You probably know that I don’t believe in problems. More specifically, that I find it useful to reframe a “problem” into a challenge, a dilemma, or an opportunity.
But the other day on Daniel Pink’s podcast, I heard Tina Selig give a completely different spin on things.
Tina says that there’s enormous benefit to falling in love with ‘the problem’ (or any other kind of situation that requires a solution or a decision).
To spend time with it, give it attention – BEFORE you start looking for solutions.
And I agree: we usually define something as ‘needs an answer/solution/decision’ and then we go look for that.
But if we stay with the problem longer, and try to reframe it, we open up far more options for the solution.

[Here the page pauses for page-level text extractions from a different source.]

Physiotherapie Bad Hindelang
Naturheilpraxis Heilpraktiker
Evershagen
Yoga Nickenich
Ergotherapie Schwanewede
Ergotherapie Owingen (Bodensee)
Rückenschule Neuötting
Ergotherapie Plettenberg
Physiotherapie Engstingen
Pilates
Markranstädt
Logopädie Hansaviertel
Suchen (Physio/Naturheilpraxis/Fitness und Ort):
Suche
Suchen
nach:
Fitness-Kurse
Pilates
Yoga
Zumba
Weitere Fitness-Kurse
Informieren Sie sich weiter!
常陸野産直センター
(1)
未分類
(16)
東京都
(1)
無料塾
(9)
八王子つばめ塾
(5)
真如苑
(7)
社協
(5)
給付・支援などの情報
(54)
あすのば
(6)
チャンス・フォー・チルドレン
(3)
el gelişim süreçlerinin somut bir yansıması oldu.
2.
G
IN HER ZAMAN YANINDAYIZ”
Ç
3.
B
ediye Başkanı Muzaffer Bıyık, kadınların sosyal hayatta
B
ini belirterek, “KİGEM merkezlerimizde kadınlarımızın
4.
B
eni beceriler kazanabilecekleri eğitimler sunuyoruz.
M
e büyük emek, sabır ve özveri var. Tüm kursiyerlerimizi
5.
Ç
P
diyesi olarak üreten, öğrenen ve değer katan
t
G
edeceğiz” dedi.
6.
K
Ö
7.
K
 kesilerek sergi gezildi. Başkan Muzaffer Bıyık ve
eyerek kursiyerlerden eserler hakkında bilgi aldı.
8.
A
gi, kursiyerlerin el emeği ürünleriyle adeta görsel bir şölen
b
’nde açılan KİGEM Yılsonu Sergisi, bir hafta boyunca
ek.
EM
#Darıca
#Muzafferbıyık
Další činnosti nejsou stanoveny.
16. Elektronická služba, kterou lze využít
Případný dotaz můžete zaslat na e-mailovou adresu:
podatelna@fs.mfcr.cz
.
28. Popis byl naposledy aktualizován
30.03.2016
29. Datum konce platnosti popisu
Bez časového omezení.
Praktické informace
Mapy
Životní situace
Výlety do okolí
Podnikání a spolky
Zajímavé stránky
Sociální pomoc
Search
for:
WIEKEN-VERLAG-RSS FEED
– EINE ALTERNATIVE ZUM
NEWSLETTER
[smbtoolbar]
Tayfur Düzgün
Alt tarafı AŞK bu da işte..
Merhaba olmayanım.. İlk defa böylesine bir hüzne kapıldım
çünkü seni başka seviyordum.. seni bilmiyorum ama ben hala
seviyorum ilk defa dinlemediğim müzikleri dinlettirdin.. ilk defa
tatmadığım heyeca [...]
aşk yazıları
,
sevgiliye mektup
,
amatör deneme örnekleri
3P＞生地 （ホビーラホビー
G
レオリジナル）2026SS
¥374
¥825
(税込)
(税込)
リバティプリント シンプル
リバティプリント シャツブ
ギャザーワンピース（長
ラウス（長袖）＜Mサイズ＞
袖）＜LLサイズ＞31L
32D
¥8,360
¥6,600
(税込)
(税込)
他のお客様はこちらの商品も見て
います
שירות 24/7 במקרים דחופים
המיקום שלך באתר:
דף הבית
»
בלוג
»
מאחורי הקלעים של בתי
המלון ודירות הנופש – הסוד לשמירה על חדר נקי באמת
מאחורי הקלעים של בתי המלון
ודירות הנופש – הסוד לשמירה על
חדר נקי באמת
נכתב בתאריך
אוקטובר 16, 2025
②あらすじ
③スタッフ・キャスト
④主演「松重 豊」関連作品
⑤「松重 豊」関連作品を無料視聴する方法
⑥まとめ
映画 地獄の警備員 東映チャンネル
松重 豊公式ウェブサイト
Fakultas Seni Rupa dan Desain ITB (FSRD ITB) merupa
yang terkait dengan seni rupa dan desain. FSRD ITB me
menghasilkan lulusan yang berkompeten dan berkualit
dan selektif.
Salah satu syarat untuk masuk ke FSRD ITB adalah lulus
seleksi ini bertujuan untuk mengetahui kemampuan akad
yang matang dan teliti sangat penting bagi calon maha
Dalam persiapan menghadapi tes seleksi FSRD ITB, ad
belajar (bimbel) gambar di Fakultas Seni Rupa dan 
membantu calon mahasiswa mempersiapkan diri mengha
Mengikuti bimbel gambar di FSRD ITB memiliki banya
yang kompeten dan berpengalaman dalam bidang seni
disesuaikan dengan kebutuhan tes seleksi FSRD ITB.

Daniel and Tina use the example of planning a joint birthday party. But, what if we look at planning a celebration? Or a way to mark our birthday? Or
a way to get all our friends together? Or something that would be the most surprising? Or a birthday journey? Or a ritual?
Suddenly, there’s all kinds of ways to plan the event… any event, whichever event.
So, before looking for a solution or answer, Tina says it’s good to “Frame-storm before you brainstorm”.
And yep, she’s got it right.
This is exactly the kind of thing that I do when coaching clients.
It’s why one of my favourite coaching questions is: “What else?”
Because when you start with an assumption about which “problem” needs to be solved, you’ll be limited to the option pertaining to that problem.
But if you widen your perception first, and deliberately select a framework for the problem-solving you’re about to do, you’ll be solving the same problem but you’ll have FAR more options to choose from.
So yes. Fall in love with the problem.
Just make sure you break off the engagement, before you end up getting married to the problem.